Das Ergebnis: Nur 36 Prozent der Hundertjährigen waren zahnlos. Die meisten hatten noch eigene Zähne und waren unterschiedlich prothetisch versorgt. Im Vergleich zu jüngeren Senioren hatten Hundertjährige jedoch weniger eigene Zähne und häufiger Karies. Zudem war der Sanierungsgrad geringer und die Prävalenz von Wurzelkaries doppelt so hoch wie bei jüngeren Senioren.

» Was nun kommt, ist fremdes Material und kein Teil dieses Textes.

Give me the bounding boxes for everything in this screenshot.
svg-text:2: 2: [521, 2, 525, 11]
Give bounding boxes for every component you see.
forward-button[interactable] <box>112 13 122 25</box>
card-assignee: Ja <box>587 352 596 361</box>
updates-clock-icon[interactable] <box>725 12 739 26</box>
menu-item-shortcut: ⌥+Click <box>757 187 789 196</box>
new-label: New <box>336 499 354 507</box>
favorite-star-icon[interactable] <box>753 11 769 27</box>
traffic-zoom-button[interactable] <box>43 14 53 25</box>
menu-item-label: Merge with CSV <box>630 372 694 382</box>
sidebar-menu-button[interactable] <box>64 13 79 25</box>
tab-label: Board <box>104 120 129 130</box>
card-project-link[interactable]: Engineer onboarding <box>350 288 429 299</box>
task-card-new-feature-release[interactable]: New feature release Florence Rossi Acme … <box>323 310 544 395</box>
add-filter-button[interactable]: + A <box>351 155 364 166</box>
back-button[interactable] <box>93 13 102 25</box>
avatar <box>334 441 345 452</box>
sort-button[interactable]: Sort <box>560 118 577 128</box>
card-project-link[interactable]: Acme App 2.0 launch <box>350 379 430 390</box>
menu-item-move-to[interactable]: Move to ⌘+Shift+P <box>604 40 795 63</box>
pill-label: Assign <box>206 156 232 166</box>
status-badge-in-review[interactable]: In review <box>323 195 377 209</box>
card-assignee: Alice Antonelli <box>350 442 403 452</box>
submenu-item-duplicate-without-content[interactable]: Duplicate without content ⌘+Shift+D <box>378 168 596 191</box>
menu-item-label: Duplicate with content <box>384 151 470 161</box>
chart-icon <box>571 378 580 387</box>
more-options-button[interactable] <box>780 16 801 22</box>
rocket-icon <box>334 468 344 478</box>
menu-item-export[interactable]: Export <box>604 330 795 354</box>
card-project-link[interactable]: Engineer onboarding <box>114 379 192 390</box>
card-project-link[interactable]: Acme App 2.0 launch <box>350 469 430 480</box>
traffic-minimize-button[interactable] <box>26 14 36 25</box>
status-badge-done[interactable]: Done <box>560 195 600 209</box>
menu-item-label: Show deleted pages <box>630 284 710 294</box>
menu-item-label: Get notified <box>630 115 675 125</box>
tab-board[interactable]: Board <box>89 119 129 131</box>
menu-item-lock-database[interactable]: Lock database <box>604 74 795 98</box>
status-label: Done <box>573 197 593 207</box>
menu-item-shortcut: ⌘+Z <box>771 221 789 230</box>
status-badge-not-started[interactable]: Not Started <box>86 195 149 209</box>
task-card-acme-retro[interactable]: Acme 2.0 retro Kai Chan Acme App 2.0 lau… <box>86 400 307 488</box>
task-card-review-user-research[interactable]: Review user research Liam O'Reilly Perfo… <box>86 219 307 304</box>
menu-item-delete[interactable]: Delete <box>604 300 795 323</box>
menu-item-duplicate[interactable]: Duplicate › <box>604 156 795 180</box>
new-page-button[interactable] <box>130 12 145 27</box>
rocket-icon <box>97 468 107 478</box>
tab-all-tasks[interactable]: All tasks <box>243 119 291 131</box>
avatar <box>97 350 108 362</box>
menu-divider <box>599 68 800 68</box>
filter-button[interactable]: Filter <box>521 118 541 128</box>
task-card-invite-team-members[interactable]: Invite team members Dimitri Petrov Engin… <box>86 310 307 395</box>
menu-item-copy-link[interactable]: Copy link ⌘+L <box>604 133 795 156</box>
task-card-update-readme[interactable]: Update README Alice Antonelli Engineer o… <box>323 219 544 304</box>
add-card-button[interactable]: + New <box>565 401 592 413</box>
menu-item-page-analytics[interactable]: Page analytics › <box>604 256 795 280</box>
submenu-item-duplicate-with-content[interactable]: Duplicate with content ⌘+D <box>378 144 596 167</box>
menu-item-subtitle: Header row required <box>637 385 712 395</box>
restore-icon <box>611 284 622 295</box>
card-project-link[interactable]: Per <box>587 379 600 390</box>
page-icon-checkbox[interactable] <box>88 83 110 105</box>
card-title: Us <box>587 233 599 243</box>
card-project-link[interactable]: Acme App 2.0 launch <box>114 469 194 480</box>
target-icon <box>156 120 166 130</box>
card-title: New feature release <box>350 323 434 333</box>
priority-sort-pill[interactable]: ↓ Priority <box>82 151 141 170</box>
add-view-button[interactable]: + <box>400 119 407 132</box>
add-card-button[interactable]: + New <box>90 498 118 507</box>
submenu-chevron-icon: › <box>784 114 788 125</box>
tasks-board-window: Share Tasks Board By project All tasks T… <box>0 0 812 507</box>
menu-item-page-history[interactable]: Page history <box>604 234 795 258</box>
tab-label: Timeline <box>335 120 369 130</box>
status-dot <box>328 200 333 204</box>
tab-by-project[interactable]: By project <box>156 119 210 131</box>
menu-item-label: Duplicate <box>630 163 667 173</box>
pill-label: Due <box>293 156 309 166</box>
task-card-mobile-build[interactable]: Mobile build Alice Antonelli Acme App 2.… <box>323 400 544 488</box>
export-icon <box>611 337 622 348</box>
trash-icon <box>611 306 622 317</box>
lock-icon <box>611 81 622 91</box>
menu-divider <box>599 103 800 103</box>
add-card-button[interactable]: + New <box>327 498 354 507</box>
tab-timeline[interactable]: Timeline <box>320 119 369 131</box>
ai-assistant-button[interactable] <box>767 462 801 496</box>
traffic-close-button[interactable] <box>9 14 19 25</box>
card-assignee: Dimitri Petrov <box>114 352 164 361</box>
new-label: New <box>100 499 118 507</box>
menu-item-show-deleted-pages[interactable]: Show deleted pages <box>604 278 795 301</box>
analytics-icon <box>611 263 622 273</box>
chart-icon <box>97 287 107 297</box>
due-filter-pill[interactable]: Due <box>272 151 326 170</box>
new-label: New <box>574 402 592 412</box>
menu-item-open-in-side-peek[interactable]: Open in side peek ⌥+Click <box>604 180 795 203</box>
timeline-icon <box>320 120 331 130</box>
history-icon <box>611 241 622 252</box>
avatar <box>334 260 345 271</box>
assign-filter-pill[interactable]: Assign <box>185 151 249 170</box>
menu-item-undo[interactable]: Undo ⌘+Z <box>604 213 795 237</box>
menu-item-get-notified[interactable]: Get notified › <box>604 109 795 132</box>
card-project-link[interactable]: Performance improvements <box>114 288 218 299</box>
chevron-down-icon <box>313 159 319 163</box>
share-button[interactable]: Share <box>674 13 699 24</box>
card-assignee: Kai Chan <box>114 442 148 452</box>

Die zahnmedizinische funktionelle Kapazität war gering: Bei 64 Prozent der Hundertjährigen waren Zahnschäden schlecht oder nicht therapierbar, und die Fähigkeit zur Mundhygiene war bei 44 Prozent stark eingeschränkt. Dennoch war die mundgesundheitsbezogene Lebensqualität erfreulich hoch: Über Einschränkungen klagten die Hundertjährigen vor allem beim Kauen fester Nahrung und der damit verbundenen limitierten Auswahl an Nahrungsmitteln.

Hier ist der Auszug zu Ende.